++++ DATA SUPPLIED

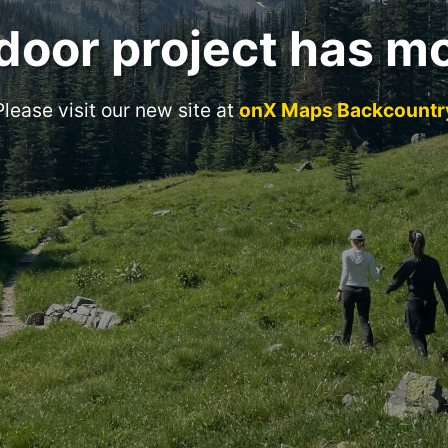
door project has m
Please visit our new site at
onX Maps Backcountr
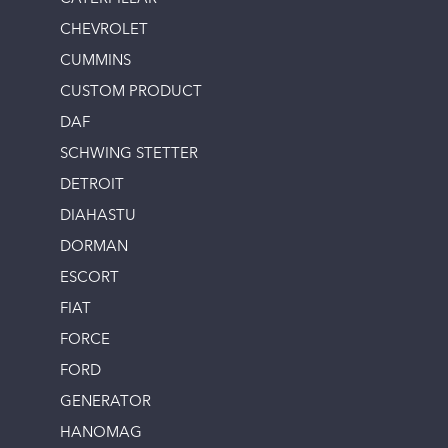
CHEVROLET
CUMMINS
CUSTOM PRODUCT
DAF
SCHWING STETTER
DETROIT
DIAHASTU
DORMAN
ESCORT
FIAT
FORCE
FORD
GENERATOR
HANOMAG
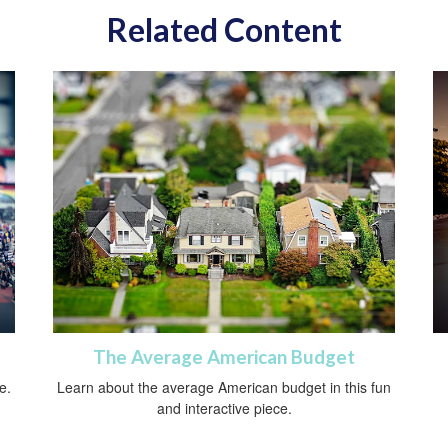
Related Content
The Average American Budget
e.
Learn about the average American budget in this fun
and interactive piece.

++++++++

ACTIVITY: Return the lines above exactly; the images are not part of the copy.

PROBLEM SOLUTION:
door project has m
Please visit our new site at
onX Maps Backcountr
CHEVROLET
CUMMINS
CUSTOM PRODUCT
DAF
SCHWING STETTER
DETROIT
DIAHASTU
DORMAN
ESCORT
FIAT
FORCE
FORD
GENERATOR
HANOMAG
Related Content
The Average American Budget
e.
Learn about the average American budget in this fun
and interactive piece.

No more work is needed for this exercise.